One range is to be output from the listing below, exactly as written: the line with "You are a GUI" to the line with "Task: Click on the 足柄上郡(0)", both kept.

• **THE RECORDS**:
Start of Block

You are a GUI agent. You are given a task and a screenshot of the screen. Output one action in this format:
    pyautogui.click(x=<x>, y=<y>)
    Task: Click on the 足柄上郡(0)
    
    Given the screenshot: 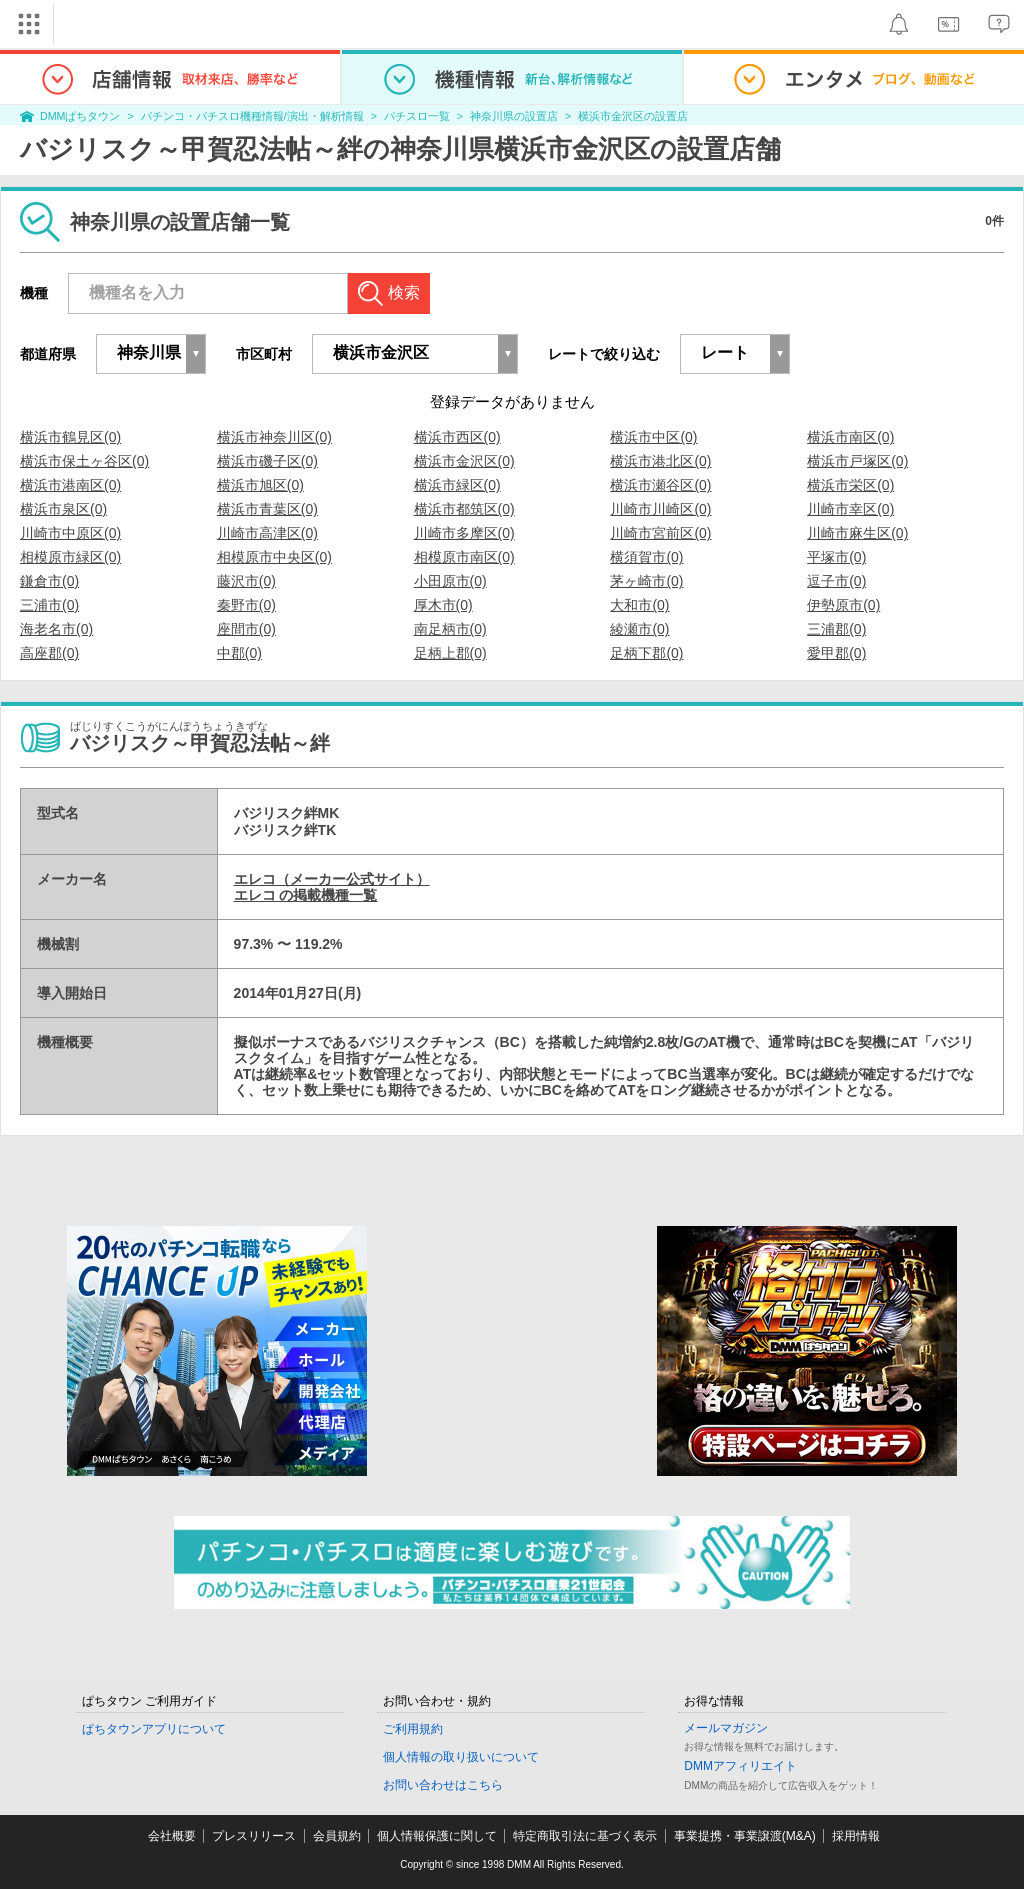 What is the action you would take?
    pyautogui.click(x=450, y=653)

End of Block
Start of Block

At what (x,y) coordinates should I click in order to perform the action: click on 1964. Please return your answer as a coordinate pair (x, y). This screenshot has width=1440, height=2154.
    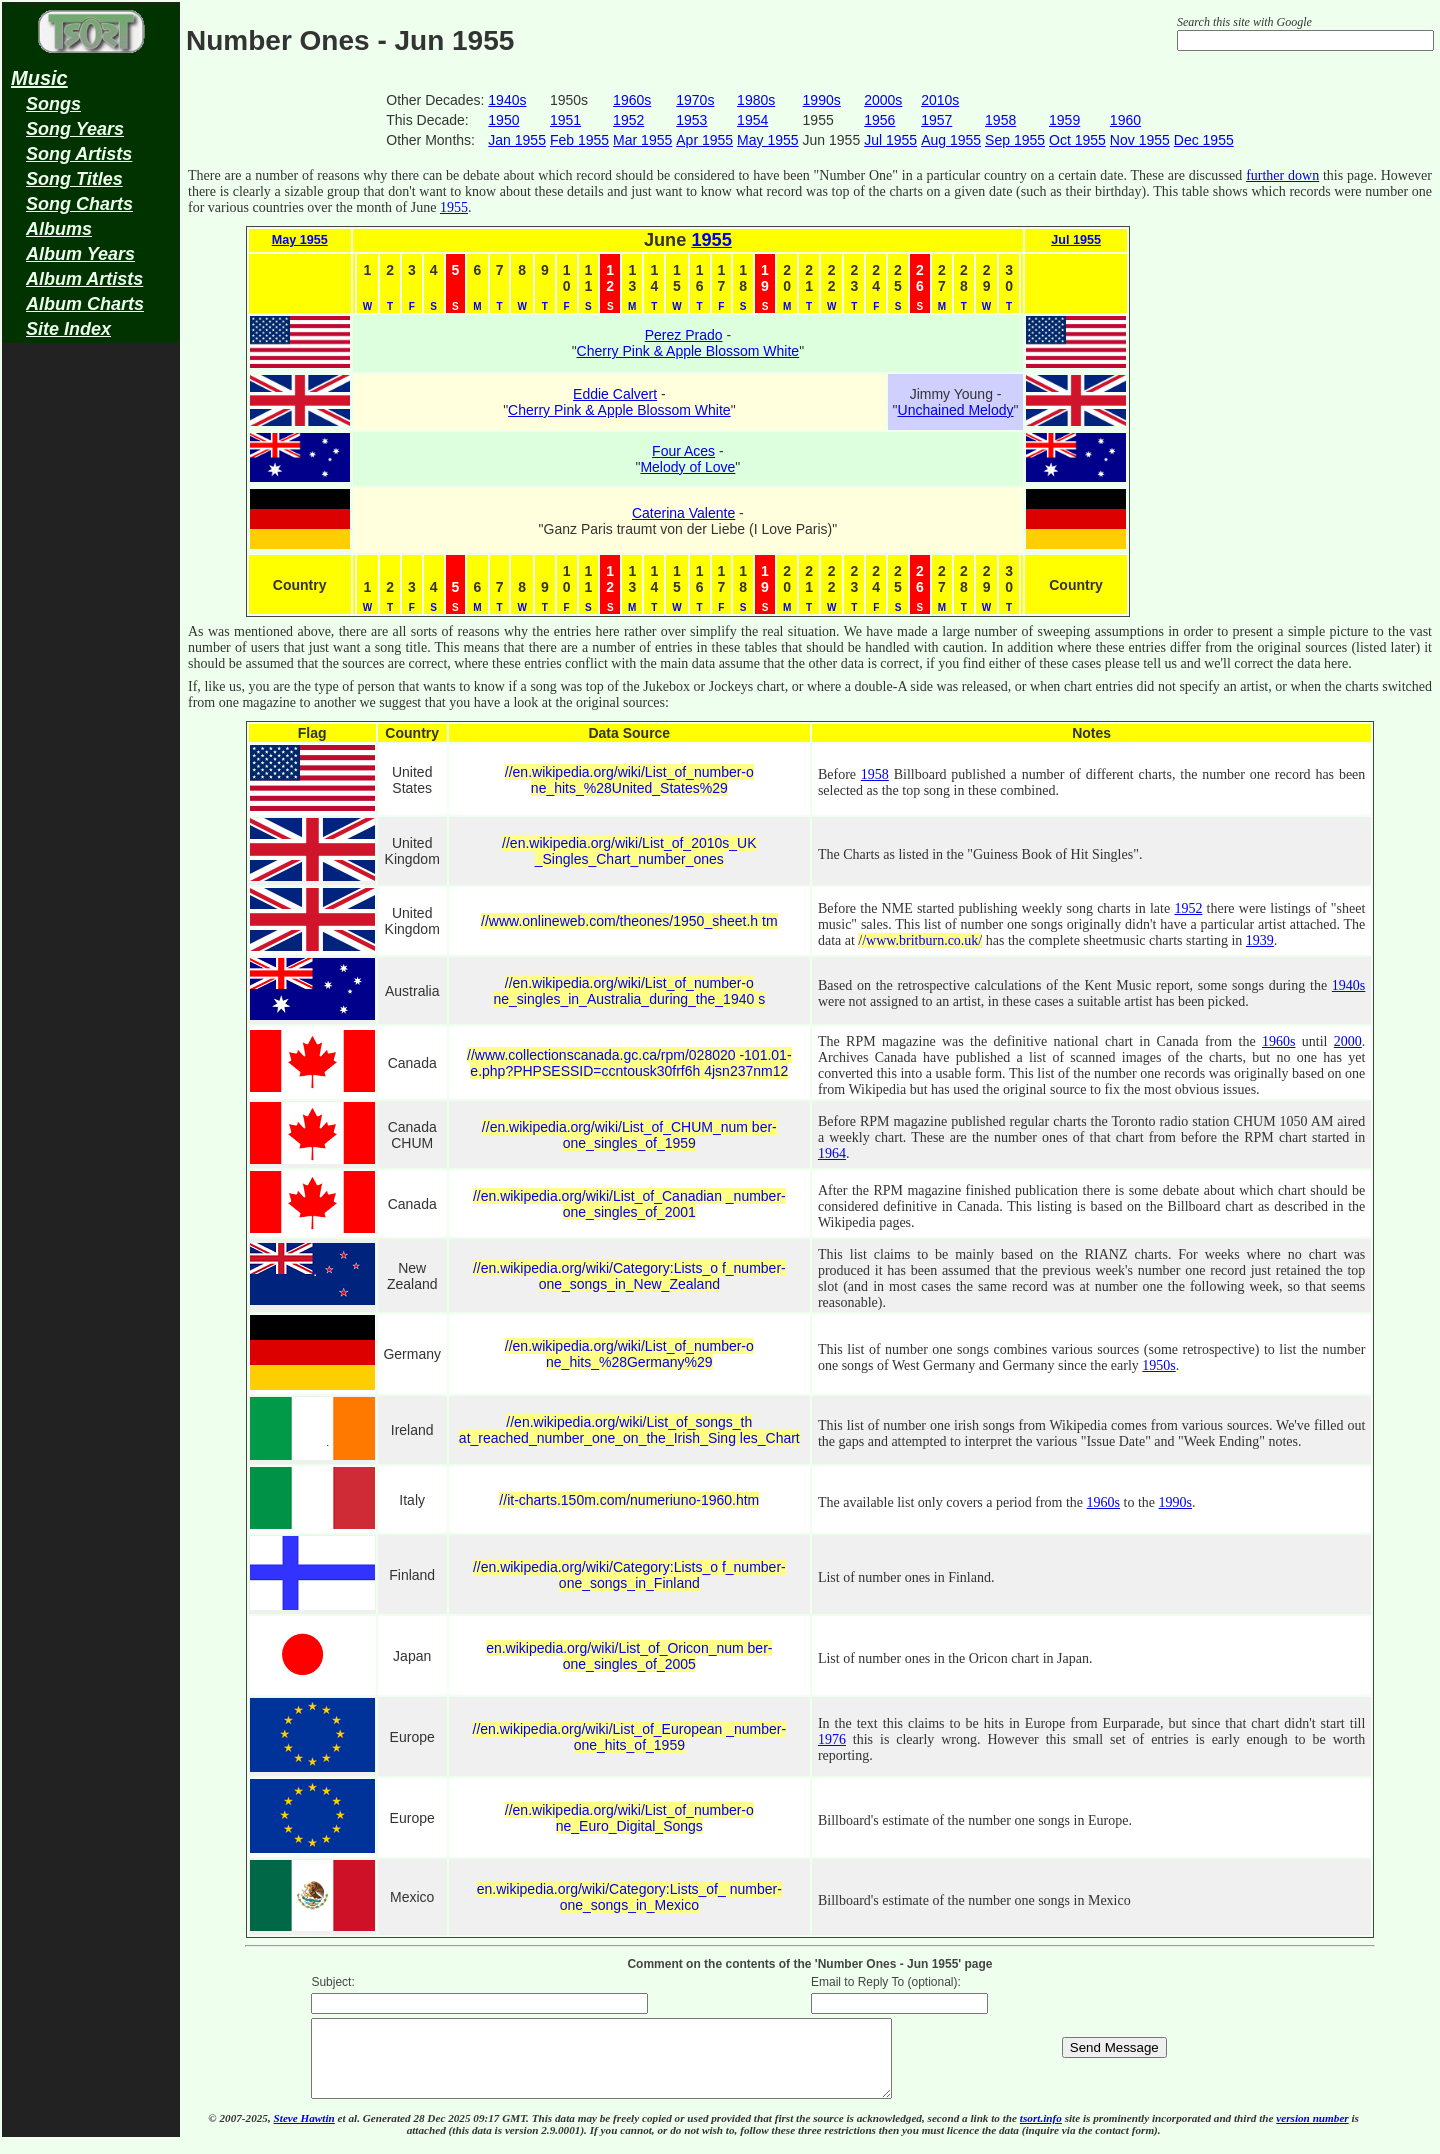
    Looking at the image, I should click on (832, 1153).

End of Block

• **OUTPUT OF THE TASK**:
You are a GUI agent. You are given a task and a screenshot of the screen. Output one action in this format:
    pyautogui.click(x=<x>, y=<y>)
    Task: Click on the 足柄上郡(0)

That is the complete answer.